Diese Lösung ist auf den Fall übertragbar, dass eine Verordnung, die einen Einzelnen unmittelbar und individuell betrifft, während des Verfahrens durch eine Verordnung mit gleichem Gegenstand ersetzt wird.

(vgl. Randnrn. 53-54)

2.      Hat der Rat einer Person zu keinem Zeitpunkt die ihr zur Last gelegten Umstände mitgeteilt, mit denen die Restriktionen begründet werden, die gegen sie auf der Grundlage der Verordnung Nr. 881/2002 über die Anwendung bestimmter spezifischer restriktiver Maßnahmen gegen bestimmte Personen und Organisationen, die mit Osama bin Laden, dem Al-Qaida-Netzwerk und den Taliban in Verbindung stehen, verhängt wurden, oder ihr das Recht gewährt, innerhalb einer angemessenen Frist nach Anordnung der betreffenden Maßnahmen Auskunft über diese Umstände zu erhalten, war der Betroffene nicht in der Lage, seinen Standpunkt hierzu sachdienlich vorzutragen. Somit sind seine Verteidigungsrechte, insbesondere der Anspruch auf rechtliches Gehör, nicht gewahrt worden.

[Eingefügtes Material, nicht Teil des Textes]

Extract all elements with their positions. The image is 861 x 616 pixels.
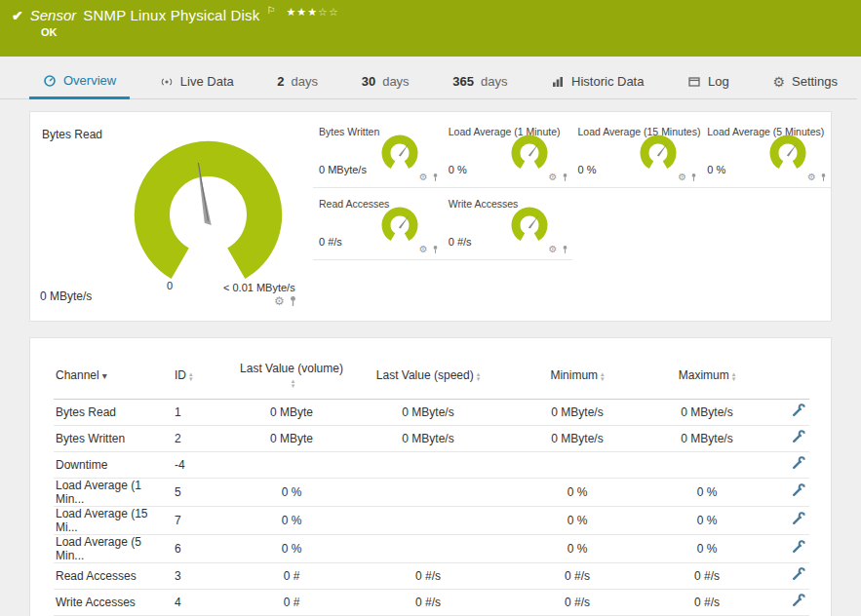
table-row-read-accesses[interactable]: Read Accesses 3 0 # 0 #/s 0 #/s 0 #/s — [54, 562, 809, 589]
gauge-current-value: 0 MByte/s — [319, 164, 367, 175]
sort-arrows-icon: ▴▾ — [292, 378, 295, 388]
column-header-id[interactable]: ID▴▾ — [169, 352, 237, 399]
gear-icon[interactable]: ⚙ — [419, 173, 428, 182]
tab-settings[interactable]: ⚙ Settings — [759, 64, 851, 98]
wrench-icon[interactable] — [792, 456, 805, 470]
max-cell — [645, 451, 769, 478]
sensor-title: SNMP Linux Physical Disk — [83, 7, 259, 23]
small-gauge — [378, 204, 421, 243]
column-header-last-value-volume[interactable]: Last Value (volume)▴▾ — [237, 352, 346, 399]
volume-cell: 0 % — [237, 534, 346, 562]
id-cell: 4 — [169, 589, 237, 615]
column-label: Minimum — [550, 368, 598, 382]
channel-cell: Read Accesses — [54, 562, 169, 589]
priority-stars[interactable]: ★★★☆☆ — [286, 6, 338, 19]
gear-icon[interactable]: ⚙ — [549, 173, 558, 182]
pin-icon[interactable] — [820, 173, 827, 182]
min-cell: 0 % — [510, 534, 645, 562]
object-kind-label: Sensor — [30, 7, 77, 23]
stars-filled[interactable]: ★★★ — [286, 6, 318, 18]
small-gauge-read-accesses: Read Accesses 0 #/s ⚙ — [313, 188, 443, 260]
tab-day-count: 365 — [452, 74, 474, 89]
bar-chart-icon — [551, 75, 565, 89]
pin-icon[interactable] — [432, 173, 439, 182]
small-gauge-write-accesses: Write Accesses 0 #/s ⚙ — [443, 188, 572, 260]
pin-icon[interactable] — [562, 173, 568, 182]
tab-historic-data[interactable]: Historic Data — [537, 64, 657, 98]
column-header-last-value-speed[interactable]: Last Value (speed)▴▾ — [346, 352, 510, 399]
tab-label: Settings — [792, 74, 838, 89]
tab-365-days[interactable]: 365 days — [439, 64, 521, 98]
sort-arrows-icon: ▴▾ — [601, 371, 605, 381]
wrench-icon[interactable] — [792, 567, 805, 581]
channels-table: Channel▾ ID▴▾ Last Value (volume)▴▾ Last… — [54, 352, 809, 616]
tab-log[interactable]: Log — [674, 64, 743, 98]
channel-cell: Bytes Read — [54, 399, 169, 425]
wrench-icon[interactable] — [792, 404, 805, 417]
min-cell: 0 % — [510, 506, 645, 534]
tab-2-days[interactable]: 2 days — [263, 64, 332, 98]
small-gauge-load-avg-1min: Load Average (1 Minute) 0 % ⚙ — [443, 116, 572, 188]
tab-day-count: 2 — [277, 74, 284, 89]
tab-30-days[interactable]: 30 days — [348, 64, 423, 98]
id-cell: 3 — [169, 562, 237, 589]
pin-icon[interactable] — [432, 245, 439, 254]
log-window-icon — [687, 75, 701, 89]
table-row-load-average-5min[interactable]: Load Average (5 Min... 6 0 % 0 % 0 % — [54, 534, 809, 562]
column-header-tools — [769, 352, 809, 399]
live-data-icon — [160, 75, 174, 89]
small-gauge — [766, 132, 809, 171]
tab-day-unit: days — [481, 74, 507, 89]
wrench-icon[interactable] — [792, 430, 805, 443]
max-cell: 0 % — [645, 506, 769, 534]
table-row-downtime[interactable]: Downtime -4 — [54, 451, 809, 478]
wrench-icon[interactable] — [792, 594, 805, 607]
pin-icon[interactable] — [690, 173, 697, 182]
wrench-icon[interactable] — [792, 540, 805, 554]
speed-cell — [346, 506, 510, 534]
max-cell: 0 MByte/s — [645, 425, 769, 451]
volume-cell: 0 # — [237, 589, 346, 615]
channel-cell: Write Accesses — [54, 589, 169, 615]
column-header-minimum[interactable]: Minimum▴▾ — [510, 352, 645, 399]
min-cell: 0 #/s — [510, 589, 645, 615]
gauge-max-label: < 0.01 MByte/s — [223, 282, 295, 293]
gear-icon[interactable]: ⚙ — [419, 245, 428, 254]
overview-gauge-icon — [43, 74, 57, 88]
table-row-write-accesses[interactable]: Write Accesses 4 0 # 0 #/s 0 #/s 0 #/s — [54, 589, 809, 615]
gear-icon: ⚙ — [772, 75, 785, 89]
pin-icon[interactable] — [289, 295, 297, 307]
table-row-bytes-written[interactable]: Bytes Written 2 0 MByte 0 MByte/s 0 MByt… — [54, 425, 809, 451]
column-header-maximum[interactable]: Maximum▴▾ — [645, 352, 769, 399]
flag-icon[interactable]: ⚐ — [267, 5, 276, 16]
pin-icon[interactable] — [562, 245, 568, 254]
wrench-icon[interactable] — [792, 512, 805, 525]
table-row-load-average-1min[interactable]: Load Average (1 Min... 5 0 % 0 % 0 % — [54, 478, 809, 506]
bytes-read-gauge — [123, 132, 294, 288]
tab-label: Overview — [63, 73, 116, 88]
column-label: Last Value (volume) — [240, 362, 343, 375]
sort-arrows-icon: ▴▾ — [477, 371, 481, 381]
wrench-icon[interactable] — [792, 483, 805, 497]
max-cell: 0 #/s — [645, 589, 769, 615]
stars-empty[interactable]: ☆☆ — [318, 6, 339, 18]
sensor-header-bar: ✔ Sensor SNMP Linux Physical Disk ⚐ ★★★☆… — [0, 0, 861, 57]
gear-icon[interactable]: ⚙ — [549, 245, 558, 254]
tab-overview[interactable]: Overview — [29, 64, 130, 99]
gauge-label: Bytes Read — [42, 128, 102, 141]
table-row-bytes-read[interactable]: Bytes Read 1 0 MByte 0 MByte/s 0 MByte/s… — [54, 399, 809, 425]
gear-icon[interactable]: ⚙ — [678, 173, 686, 182]
column-header-channel[interactable]: Channel▾ — [54, 352, 169, 399]
id-cell: 1 — [169, 399, 237, 425]
min-cell: 0 #/s — [510, 562, 645, 589]
min-cell: 0 MByte/s — [510, 399, 645, 425]
small-gauge — [378, 132, 421, 171]
sort-caret-icon: ▾ — [102, 370, 107, 381]
tab-live-data[interactable]: Live Data — [146, 64, 248, 98]
table-row-load-average-15min[interactable]: Load Average (15 Mi... 7 0 % 0 % 0 % — [54, 506, 809, 534]
sort-arrows-icon: ▴▾ — [189, 371, 193, 381]
channel-cell: Load Average (5 Min... — [54, 534, 169, 562]
gear-icon[interactable]: ⚙ — [807, 173, 816, 182]
small-gauge — [637, 132, 680, 171]
gear-icon[interactable]: ⚙ — [274, 295, 285, 307]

Da der Betroffene nicht davon unterrichtet worden ist, welche Umstände ihm zur Last gelegt werden, und in Anbetracht des Zusammenhangs zwischen den Verteidigungsrechten und dem Recht auf effektiven gerichtlichen Rechtsschutz konnte er zudem seine Rechte im Hinblick auf die betreffenden Umstände auch vor dem Gemeinschaftsrichter nicht unter zufriedenstellenden Bedingungen verteidigen, so dass ebenfalls eine Verletzung des Rechts auf einen effektiven gerichtlichen Rechtsschutz festzustellen ist.

(vgl. Randnrn. 85-86)

3.      Restriktionen wie das Einfrieren von Geldern, die die Verordnung Nr. 881/2002 über die Anwendung bestimmter spezifischer restriktiver Maßnahmen gegen bestimmte Personen und Organisationen, die mit Osama bin Laden, dem Al-Qaida-Netzwerk und den Taliban in Verbindung stehen, für eine Person durch deren Aufnahme in die Liste in Anhang I der Verordnung mit sich bringt, stellen eine ungerechtfertigte Beschränkung ihres Eigentumsrechts dar, wenn diese Verordnung erlassen wurde, ohne dem Betroffenen irgendeine Garantie zu geben, dass er sein Anliegen den zuständigen Stellen vortragen kann, und dies in einer Situation, in der die Beschränkung seiner Eigentumsrechte im Hinblick auf die umfassende Geltung und effektive Dauer der gegen ihn verhängten Restriktionen als erheblich betrachtet werden muss.